* **YOUR OBJECTIVE**: Take every line containing "Walk" out of the records.

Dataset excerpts
BEGIN

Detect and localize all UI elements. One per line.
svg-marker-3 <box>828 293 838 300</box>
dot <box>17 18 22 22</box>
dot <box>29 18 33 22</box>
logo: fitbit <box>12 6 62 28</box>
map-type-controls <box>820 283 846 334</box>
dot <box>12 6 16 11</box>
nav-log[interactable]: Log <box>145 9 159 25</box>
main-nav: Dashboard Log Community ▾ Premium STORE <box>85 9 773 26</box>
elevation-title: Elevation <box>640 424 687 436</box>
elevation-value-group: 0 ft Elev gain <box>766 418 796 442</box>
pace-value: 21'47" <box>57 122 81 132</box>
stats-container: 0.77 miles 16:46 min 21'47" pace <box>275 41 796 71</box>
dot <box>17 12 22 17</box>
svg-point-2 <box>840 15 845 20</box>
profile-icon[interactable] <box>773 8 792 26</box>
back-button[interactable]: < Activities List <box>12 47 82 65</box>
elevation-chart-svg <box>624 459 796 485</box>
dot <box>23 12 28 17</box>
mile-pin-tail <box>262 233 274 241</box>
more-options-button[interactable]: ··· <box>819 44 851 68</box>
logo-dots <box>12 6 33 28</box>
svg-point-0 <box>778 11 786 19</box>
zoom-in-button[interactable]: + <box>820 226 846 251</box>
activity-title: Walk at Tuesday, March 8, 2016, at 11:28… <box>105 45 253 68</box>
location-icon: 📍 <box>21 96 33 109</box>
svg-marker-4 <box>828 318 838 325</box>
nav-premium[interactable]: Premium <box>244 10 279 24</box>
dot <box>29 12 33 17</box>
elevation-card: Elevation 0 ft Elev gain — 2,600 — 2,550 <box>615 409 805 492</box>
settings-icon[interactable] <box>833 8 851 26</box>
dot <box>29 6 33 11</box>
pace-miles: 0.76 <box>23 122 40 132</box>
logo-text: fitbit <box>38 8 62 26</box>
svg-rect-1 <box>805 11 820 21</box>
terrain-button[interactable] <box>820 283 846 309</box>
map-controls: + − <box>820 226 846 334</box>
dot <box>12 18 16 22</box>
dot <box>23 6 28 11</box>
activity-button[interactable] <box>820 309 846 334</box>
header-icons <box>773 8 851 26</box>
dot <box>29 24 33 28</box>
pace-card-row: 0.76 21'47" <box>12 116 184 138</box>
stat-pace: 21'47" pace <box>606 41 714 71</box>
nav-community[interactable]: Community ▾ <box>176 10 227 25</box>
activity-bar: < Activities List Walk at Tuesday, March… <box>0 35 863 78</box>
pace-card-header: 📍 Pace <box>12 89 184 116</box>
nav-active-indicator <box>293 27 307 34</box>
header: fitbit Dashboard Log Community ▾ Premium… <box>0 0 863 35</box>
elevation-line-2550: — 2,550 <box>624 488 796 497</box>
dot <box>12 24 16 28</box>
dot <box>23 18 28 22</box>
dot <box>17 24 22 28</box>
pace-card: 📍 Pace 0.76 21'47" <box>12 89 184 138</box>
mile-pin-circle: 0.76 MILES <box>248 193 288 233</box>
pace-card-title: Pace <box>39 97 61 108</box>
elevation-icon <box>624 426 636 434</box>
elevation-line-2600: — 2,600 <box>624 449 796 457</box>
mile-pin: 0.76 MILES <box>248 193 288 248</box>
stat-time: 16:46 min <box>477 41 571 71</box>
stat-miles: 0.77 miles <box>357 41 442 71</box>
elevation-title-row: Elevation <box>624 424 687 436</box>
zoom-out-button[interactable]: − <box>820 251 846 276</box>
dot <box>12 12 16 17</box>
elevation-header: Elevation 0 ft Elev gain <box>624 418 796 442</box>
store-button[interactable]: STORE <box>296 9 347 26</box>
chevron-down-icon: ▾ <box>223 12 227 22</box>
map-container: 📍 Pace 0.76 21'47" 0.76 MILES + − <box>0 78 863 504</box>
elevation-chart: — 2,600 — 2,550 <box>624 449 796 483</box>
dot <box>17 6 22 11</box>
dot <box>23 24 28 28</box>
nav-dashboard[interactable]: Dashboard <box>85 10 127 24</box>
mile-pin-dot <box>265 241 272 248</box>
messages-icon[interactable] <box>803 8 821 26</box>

END

* **OUTPUT OF THE TASK**:
activity-title: Walk at Tuesday, March 8, 2016, at 11:28… <box>105 45 253 68</box>
activity-bar: < Activities List Walk at Tuesday, March… <box>0 35 863 78</box>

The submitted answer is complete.